• _Work instruction_: Could you copy exactly the line that contains "meter hingga 12 meter." and every line after it to the end of the records, and nothing more?

• _Extracted page text data_:

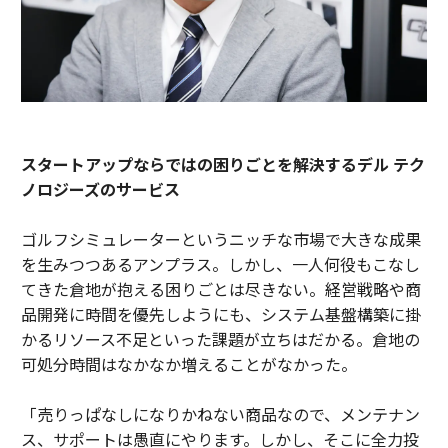
スタートアップならではの困りごとを解決するデル テク
ノロジーズのサービス
ゴルフシミュレーターというニッチな市場で大きな成果
を生みつつあるアンプラス。しかし、一人何役もこなし
てきた倉地が抱える困りごとは尽きない。経営戦略や商
品開発に時間を優先しようにも、システム基盤構築に掛
かるリソース不足といった課題が立ちはだかる。倉地の
可処分時間はなかなか増えることがなかった。
「売りっぱなしになりかねない商品なので、メンテナン
ス、サポートは愚直にやります。しかし、そこに全力投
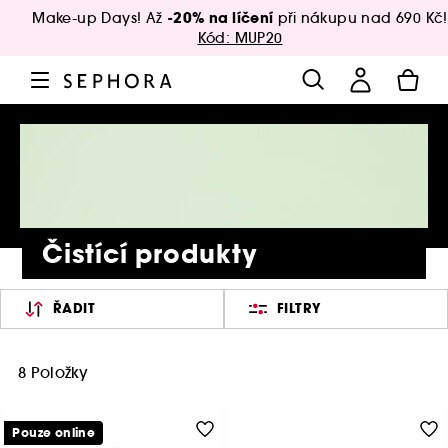
-20% na líčení
Make-up Days! Až
při nákupu nad 690 Kč!
Kód: MUP20
Čistící produkty
ŘADIT
FILTRY
8 Položky
Pouze online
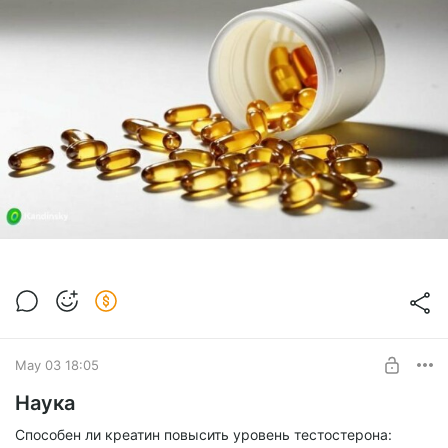
May 03 18:05
Наука
Способен ли креатин повысить уровень тестостерона:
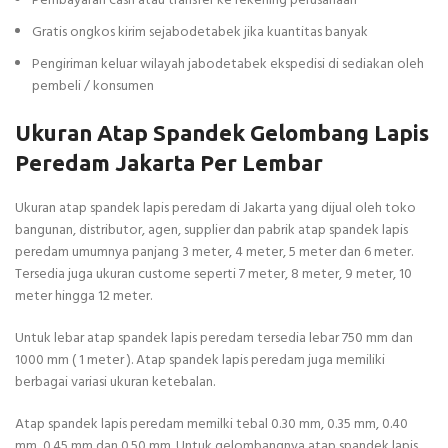
Pembayaran cash atau transfer ke rekening perusahaan
Gratis ongkos kirim sejabodetabek jika kuantitas banyak
Pengiriman keluar wilayah jabodetabek ekspedisi di sediakan oleh
pembeli / konsumen
Ukuran Atap Spandek Gelombang Lapis
Peredam Jakarta Per Lembar
Ukuran atap spandek lapis peredam di Jakarta yang dijual oleh toko
bangunan, distributor, agen, supplier dan pabrik atap spandek lapis
peredam umumnya panjang 3 meter, 4 meter, 5 meter dan 6 meter.
Tersedia juga ukuran custome seperti 7 meter, 8 meter, 9 meter, 10
meter hingga 12 meter.
Untuk lebar atap spandek lapis peredam tersedia lebar 750 mm dan
1000 mm ( 1 meter ). Atap spandek lapis peredam juga memiliki
berbagai variasi ukuran ketebalan.
Atap spandek lapis peredam memilki tebal 0.30 mm, 0.35 mm, 0.40
mm, 0.45 mm dan 0.50 mm. Untuk gelombangnya atap spandek lapis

• _Answer to the exercise_:
meter hingga 12 meter.
Untuk lebar atap spandek lapis peredam tersedia lebar 750 mm dan
1000 mm ( 1 meter ). Atap spandek lapis peredam juga memiliki
berbagai variasi ukuran ketebalan.
Atap spandek lapis peredam memilki tebal 0.30 mm, 0.35 mm, 0.40
mm, 0.45 mm dan 0.50 mm. Untuk gelombangnya atap spandek lapis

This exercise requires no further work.